Tout n’est pas blanc ou noir : le film reflète cette réalité. Même si l’exil est dur, certaines choses nous nourrissent. Mohamed est pragmatique : il fait le tri et garde ses attaches. On est doubles, mais la question identitaire n’est pas le propos du film. Son environnement parle de lui et de son évolution. Il est un peu tout le monde : c’est un homme simple, un ouvrier, qui a aussi sa singularité et son regard.
On perçoit dans le film une volonté de s’échapper du sociologique ou du réalisme pour aller vers l’intériorité du personnage.
C’était mon intention de départ. C’est l’humanité qui m’intéressait : la vie, la mort, la maladie, l’ailleurs… Le traitement social n’était pas au centre.
La maladie qui le déchire semble être un mal qui l’habite. L’exil en soi ? Certains le vivent aussi comme une richesse…
Il y a un peu des deux. En exil, on se sent toujours en décalage. Mohamed réfléchit à ce qui l’entoure et à lui-même. Sa souffrance est personnelle : on est seul avec la maladie. Il y a le mal de l’exil et le mal d’être exilé, ce qui n’est pas la même chose.
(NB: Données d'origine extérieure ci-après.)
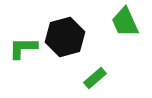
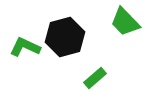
green trapezoid: rotated 20 degrees counterclockwise
green L-shape: moved 2 px right, 1 px up; rotated 24 degrees clockwise
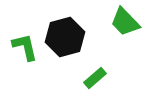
green L-shape: rotated 52 degrees clockwise
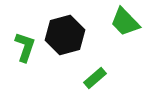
black hexagon: moved 2 px up
green L-shape: rotated 32 degrees clockwise
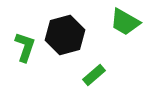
green trapezoid: rotated 16 degrees counterclockwise
green rectangle: moved 1 px left, 3 px up
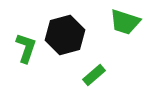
green trapezoid: rotated 12 degrees counterclockwise
green L-shape: moved 1 px right, 1 px down
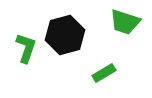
green rectangle: moved 10 px right, 2 px up; rotated 10 degrees clockwise
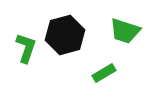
green trapezoid: moved 9 px down
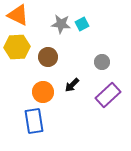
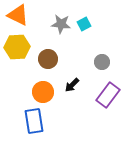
cyan square: moved 2 px right
brown circle: moved 2 px down
purple rectangle: rotated 10 degrees counterclockwise
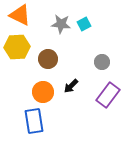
orange triangle: moved 2 px right
black arrow: moved 1 px left, 1 px down
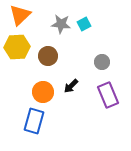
orange triangle: rotated 50 degrees clockwise
brown circle: moved 3 px up
purple rectangle: rotated 60 degrees counterclockwise
blue rectangle: rotated 25 degrees clockwise
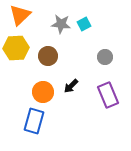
yellow hexagon: moved 1 px left, 1 px down
gray circle: moved 3 px right, 5 px up
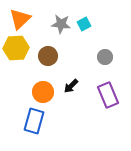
orange triangle: moved 4 px down
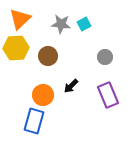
orange circle: moved 3 px down
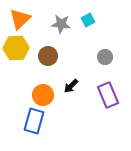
cyan square: moved 4 px right, 4 px up
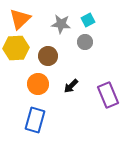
gray circle: moved 20 px left, 15 px up
orange circle: moved 5 px left, 11 px up
blue rectangle: moved 1 px right, 1 px up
Vous jouez sur le champ et le hors champ : dans une conversation téléphonique ou confronté à des enfants, le contre champ disparaît. Ce côté distancié s’affirme ainsi de plus en plus, le montage s’ajoutant au jeu du personnage.
On avait bien sûr tout le matériel au tournage et, lors du montage, on fait effectivement un travail de destruction. Plus on avance dans le voyage, plus il se détache.
Il y a deux moments où les enfants d’immigrés sont violents. Mohamed secoue la tête et cela fait partie de sa prise de distance.
Il est en décalage. Cela le concerne et cela renforce son exil.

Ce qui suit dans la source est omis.